Page layout parsing data
..............................

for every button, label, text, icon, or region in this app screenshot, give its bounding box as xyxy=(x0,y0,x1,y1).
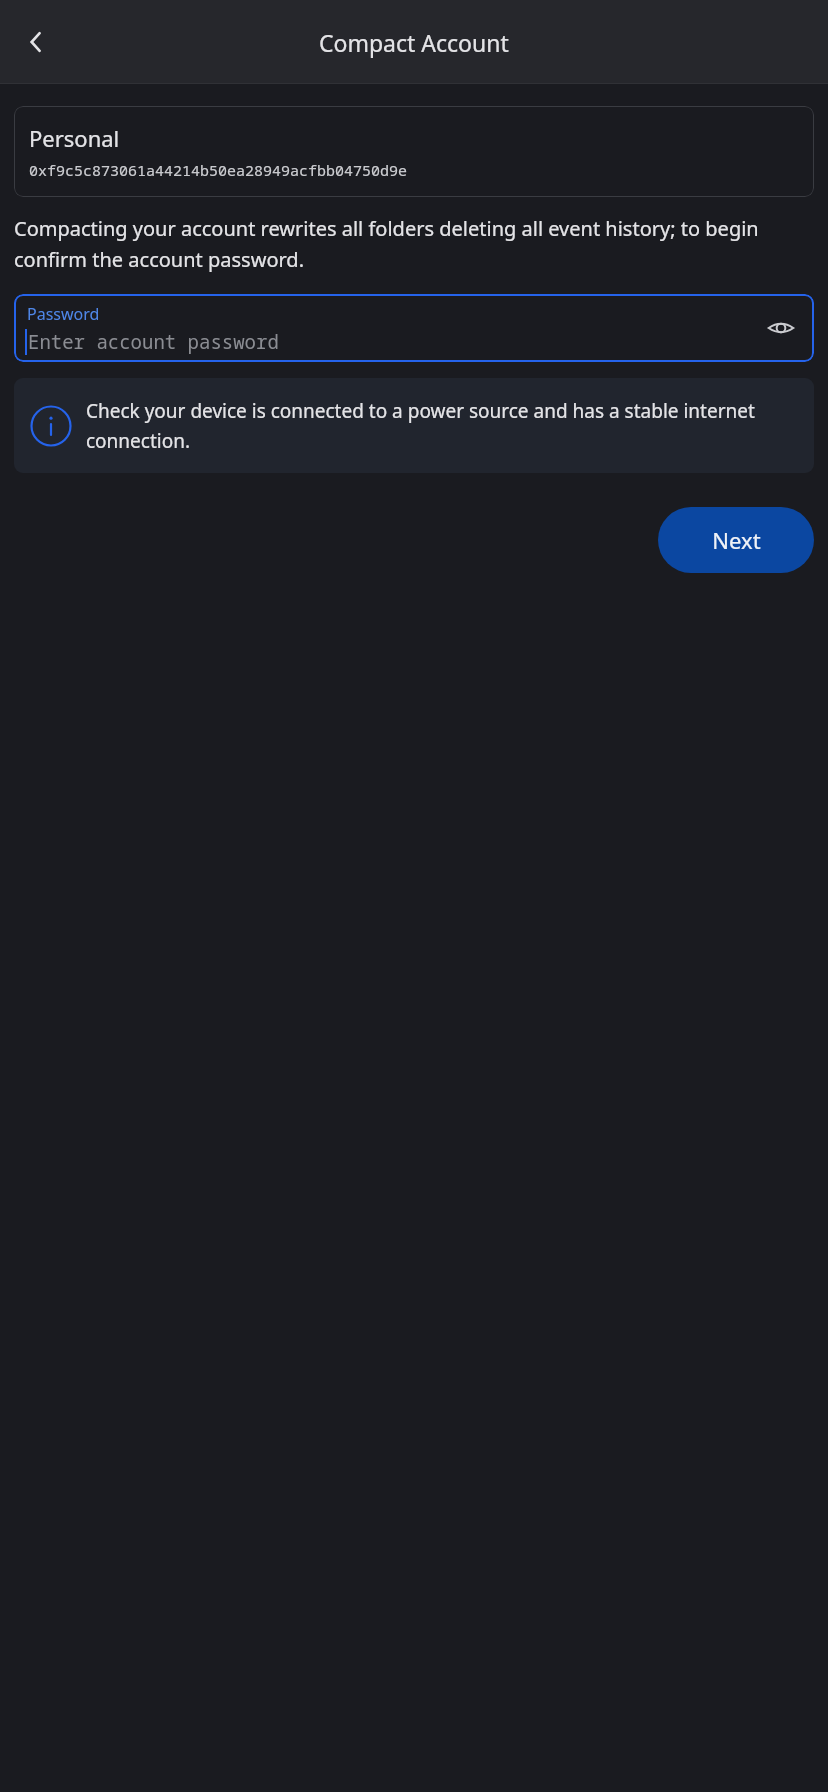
staticText: Password xyxy=(27,303,100,325)
staticText: 0xf9c5c873061a44214b50ea28949acfbb04750d… xyxy=(29,160,408,180)
button[interactable]: Next xyxy=(658,507,814,573)
staticText: Enter account password xyxy=(28,329,279,355)
staticText: Next xyxy=(712,525,761,555)
staticText: Compact Account xyxy=(319,27,509,58)
staticText: Compacting your account rewrites all fol… xyxy=(14,215,814,272)
staticText: Personal xyxy=(29,123,120,153)
staticText: Check your device is connected to a powe… xyxy=(86,398,798,453)
button[interactable]: Password xyxy=(14,294,814,362)
button[interactable]: Check your device is connected to a powe… xyxy=(14,378,814,473)
button[interactable]: Show password xyxy=(760,307,802,349)
button[interactable]: Personal xyxy=(14,106,814,197)
button[interactable]: Back xyxy=(10,16,62,68)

..............................

_Exercise objective:_
A word-for-word copy of the data above is needed, one that omits the pictures.

_Solution:_
for every button, label, text, icon, or region in this app screenshot, give its bounding box as xyxy=(x0,y0,x1,y1).
staticText: Password xyxy=(27,303,100,325)
staticText: 0xf9c5c873061a44214b50ea28949acfbb04750d… xyxy=(29,160,408,180)
button[interactable]: Next xyxy=(658,507,814,573)
staticText: Enter account password xyxy=(28,329,279,355)
staticText: Next xyxy=(712,525,761,555)
staticText: Compact Account xyxy=(319,27,509,58)
staticText: Compacting your account rewrites all fol… xyxy=(14,215,814,272)
staticText: Personal xyxy=(29,123,120,153)
staticText: Check your device is connected to a powe… xyxy=(86,398,798,453)
button[interactable]: Password xyxy=(14,294,814,362)
button[interactable]: Check your device is connected to a powe… xyxy=(14,378,814,473)
button[interactable]: Show password xyxy=(760,307,802,349)
button[interactable]: Personal xyxy=(14,106,814,197)
button[interactable]: Back xyxy=(10,16,62,68)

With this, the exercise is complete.